By default, the main interface list displays [No., Time, Source, Destination, Protocol, Length, Info]. The sequence number, time, and length of these items are already in frame_data, and the remaining items need to be accessed by executing the epan_dissect_run() function.
To summarize:
- Wishark grabs data packets through subprocesses and receives notifications from subprocesses through a pipeline.

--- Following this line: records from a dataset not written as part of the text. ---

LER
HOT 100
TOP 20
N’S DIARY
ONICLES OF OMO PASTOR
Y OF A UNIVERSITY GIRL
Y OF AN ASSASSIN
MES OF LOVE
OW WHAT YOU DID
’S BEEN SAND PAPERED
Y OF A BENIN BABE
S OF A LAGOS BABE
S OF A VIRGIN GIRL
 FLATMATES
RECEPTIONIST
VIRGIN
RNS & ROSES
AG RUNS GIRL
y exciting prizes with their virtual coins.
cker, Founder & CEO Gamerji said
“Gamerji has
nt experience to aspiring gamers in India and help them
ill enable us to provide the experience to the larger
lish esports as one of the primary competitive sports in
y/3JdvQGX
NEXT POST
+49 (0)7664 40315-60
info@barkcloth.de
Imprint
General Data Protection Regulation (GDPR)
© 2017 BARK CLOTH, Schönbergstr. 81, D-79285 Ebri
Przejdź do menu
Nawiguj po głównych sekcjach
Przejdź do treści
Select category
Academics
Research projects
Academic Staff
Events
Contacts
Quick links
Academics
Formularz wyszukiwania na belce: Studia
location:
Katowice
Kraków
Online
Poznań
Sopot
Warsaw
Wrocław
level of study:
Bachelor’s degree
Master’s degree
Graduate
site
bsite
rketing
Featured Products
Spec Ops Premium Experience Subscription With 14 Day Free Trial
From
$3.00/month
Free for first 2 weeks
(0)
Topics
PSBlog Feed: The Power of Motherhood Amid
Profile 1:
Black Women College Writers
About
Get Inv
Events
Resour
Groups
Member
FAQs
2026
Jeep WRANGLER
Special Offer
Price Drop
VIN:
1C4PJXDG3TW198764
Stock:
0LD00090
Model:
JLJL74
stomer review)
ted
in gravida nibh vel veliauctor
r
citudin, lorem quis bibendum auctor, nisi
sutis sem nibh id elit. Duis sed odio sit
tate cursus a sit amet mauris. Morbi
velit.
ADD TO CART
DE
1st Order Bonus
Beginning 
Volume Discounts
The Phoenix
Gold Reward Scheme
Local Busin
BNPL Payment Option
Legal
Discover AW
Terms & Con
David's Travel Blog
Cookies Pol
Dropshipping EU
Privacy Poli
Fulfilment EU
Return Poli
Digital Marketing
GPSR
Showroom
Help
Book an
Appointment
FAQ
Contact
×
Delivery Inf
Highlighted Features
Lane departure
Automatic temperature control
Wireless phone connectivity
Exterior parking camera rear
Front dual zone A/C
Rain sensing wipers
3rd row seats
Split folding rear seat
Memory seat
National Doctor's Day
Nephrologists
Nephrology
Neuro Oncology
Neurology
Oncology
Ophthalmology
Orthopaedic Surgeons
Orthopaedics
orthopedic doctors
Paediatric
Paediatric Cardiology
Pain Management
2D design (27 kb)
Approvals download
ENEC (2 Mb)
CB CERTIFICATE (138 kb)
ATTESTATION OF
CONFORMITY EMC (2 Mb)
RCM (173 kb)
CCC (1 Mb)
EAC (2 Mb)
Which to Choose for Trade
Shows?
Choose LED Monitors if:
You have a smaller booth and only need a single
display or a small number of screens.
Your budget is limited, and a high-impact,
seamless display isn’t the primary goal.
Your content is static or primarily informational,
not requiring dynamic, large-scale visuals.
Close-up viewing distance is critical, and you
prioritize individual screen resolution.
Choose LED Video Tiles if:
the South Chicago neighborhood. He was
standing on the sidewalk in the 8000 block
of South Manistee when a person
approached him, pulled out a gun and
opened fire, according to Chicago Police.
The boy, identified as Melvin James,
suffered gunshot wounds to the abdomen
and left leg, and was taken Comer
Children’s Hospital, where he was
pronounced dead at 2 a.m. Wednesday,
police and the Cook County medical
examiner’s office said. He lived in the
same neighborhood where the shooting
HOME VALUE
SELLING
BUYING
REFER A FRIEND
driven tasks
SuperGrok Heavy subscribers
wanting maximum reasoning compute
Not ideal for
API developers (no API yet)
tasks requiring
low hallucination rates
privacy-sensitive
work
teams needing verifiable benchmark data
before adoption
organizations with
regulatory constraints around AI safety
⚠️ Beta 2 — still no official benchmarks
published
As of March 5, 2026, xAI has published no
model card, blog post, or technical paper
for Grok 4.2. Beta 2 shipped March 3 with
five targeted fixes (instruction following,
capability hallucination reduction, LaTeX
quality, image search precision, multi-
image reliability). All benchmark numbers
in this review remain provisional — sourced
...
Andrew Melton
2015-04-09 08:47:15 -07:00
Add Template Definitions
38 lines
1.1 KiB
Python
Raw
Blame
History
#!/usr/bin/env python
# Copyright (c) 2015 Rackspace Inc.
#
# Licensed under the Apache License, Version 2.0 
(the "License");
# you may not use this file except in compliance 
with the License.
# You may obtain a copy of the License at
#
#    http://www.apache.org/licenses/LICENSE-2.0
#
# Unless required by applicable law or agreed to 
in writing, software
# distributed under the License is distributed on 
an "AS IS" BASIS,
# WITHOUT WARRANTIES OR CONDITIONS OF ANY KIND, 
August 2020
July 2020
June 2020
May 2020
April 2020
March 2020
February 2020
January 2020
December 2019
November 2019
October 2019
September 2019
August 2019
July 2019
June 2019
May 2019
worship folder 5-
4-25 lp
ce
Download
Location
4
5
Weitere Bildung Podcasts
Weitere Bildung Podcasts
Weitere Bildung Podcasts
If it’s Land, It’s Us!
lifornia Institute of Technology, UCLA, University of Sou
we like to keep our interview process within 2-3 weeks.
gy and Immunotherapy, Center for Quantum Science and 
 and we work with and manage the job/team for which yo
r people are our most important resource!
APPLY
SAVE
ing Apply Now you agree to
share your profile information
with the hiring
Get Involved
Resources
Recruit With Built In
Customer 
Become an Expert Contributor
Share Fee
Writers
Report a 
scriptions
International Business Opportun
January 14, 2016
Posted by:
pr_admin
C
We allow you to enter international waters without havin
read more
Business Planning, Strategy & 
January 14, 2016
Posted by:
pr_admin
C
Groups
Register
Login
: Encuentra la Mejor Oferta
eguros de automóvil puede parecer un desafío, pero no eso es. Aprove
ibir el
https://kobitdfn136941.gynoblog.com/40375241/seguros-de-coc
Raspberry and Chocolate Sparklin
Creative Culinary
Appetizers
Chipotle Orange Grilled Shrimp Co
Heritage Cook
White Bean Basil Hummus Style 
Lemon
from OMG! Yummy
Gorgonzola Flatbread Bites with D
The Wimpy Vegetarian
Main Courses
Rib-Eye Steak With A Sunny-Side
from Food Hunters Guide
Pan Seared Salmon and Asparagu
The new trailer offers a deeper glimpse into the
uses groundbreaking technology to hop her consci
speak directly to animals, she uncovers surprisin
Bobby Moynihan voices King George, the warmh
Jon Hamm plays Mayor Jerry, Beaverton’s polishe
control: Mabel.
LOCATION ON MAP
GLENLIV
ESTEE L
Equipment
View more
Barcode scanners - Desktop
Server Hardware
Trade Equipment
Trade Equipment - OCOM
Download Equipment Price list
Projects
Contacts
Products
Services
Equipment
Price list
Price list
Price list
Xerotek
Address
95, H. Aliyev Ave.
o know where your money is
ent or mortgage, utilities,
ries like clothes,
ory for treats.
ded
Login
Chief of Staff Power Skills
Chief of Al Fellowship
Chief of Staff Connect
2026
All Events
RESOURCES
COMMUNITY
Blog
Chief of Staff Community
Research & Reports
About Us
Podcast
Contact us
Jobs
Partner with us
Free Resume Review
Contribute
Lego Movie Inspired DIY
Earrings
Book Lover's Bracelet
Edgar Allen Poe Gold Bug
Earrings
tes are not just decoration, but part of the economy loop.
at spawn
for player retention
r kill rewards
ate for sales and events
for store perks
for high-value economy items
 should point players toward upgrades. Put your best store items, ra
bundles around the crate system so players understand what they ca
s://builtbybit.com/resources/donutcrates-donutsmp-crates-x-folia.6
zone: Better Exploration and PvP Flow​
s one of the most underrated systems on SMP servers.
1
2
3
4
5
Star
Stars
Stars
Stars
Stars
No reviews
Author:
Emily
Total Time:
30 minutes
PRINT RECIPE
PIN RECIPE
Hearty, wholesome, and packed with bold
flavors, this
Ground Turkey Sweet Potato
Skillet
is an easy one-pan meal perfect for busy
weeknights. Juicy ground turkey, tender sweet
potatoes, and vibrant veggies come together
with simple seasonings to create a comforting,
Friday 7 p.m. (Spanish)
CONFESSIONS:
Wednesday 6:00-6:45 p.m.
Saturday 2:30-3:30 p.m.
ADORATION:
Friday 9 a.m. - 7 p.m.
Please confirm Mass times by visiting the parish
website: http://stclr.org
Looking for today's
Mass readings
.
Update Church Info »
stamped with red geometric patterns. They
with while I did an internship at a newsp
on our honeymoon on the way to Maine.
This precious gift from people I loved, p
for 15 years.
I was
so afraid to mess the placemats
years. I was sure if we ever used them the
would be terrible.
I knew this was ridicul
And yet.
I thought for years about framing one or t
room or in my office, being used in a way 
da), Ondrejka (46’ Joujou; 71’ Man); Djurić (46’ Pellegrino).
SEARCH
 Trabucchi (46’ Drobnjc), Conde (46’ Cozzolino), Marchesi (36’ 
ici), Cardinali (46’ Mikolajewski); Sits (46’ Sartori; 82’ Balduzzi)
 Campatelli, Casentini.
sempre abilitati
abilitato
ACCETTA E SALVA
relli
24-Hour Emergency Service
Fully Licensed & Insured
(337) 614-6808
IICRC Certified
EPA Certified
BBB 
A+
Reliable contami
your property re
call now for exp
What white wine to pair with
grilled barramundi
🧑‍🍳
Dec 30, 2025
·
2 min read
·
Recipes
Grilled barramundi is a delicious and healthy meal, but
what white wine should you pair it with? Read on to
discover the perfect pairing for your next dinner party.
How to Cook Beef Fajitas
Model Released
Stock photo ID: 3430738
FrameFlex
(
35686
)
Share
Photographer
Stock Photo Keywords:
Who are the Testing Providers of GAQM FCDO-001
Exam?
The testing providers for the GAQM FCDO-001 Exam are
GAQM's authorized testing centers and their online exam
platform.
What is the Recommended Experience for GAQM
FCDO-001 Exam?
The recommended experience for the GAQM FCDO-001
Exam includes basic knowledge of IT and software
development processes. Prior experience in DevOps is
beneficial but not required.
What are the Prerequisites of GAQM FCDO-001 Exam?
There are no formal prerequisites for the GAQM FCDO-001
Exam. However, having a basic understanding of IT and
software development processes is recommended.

- When a new packet is received, the temporary file that the read subprocess writes to the packet.
- wireshark reads data packages through the wiretap library, which can read data capture files in various formats. By default, wireshark uses the pcapng format.
- The wiretap library reads a packet through wtap_read() and returns metadata (wtap_rec) and packet data (Buffer).
- The data base type displayed on the interface package list is the frame_data structure.Re-encapsulate a wtap_rec into frame_data, where the filter takes effect. If the package is of the type to be filtered, the frame_data is discarded here directly, otherwise it is added to the cardinality tree capture_file.provider.frames and inserted into the model of the tree control.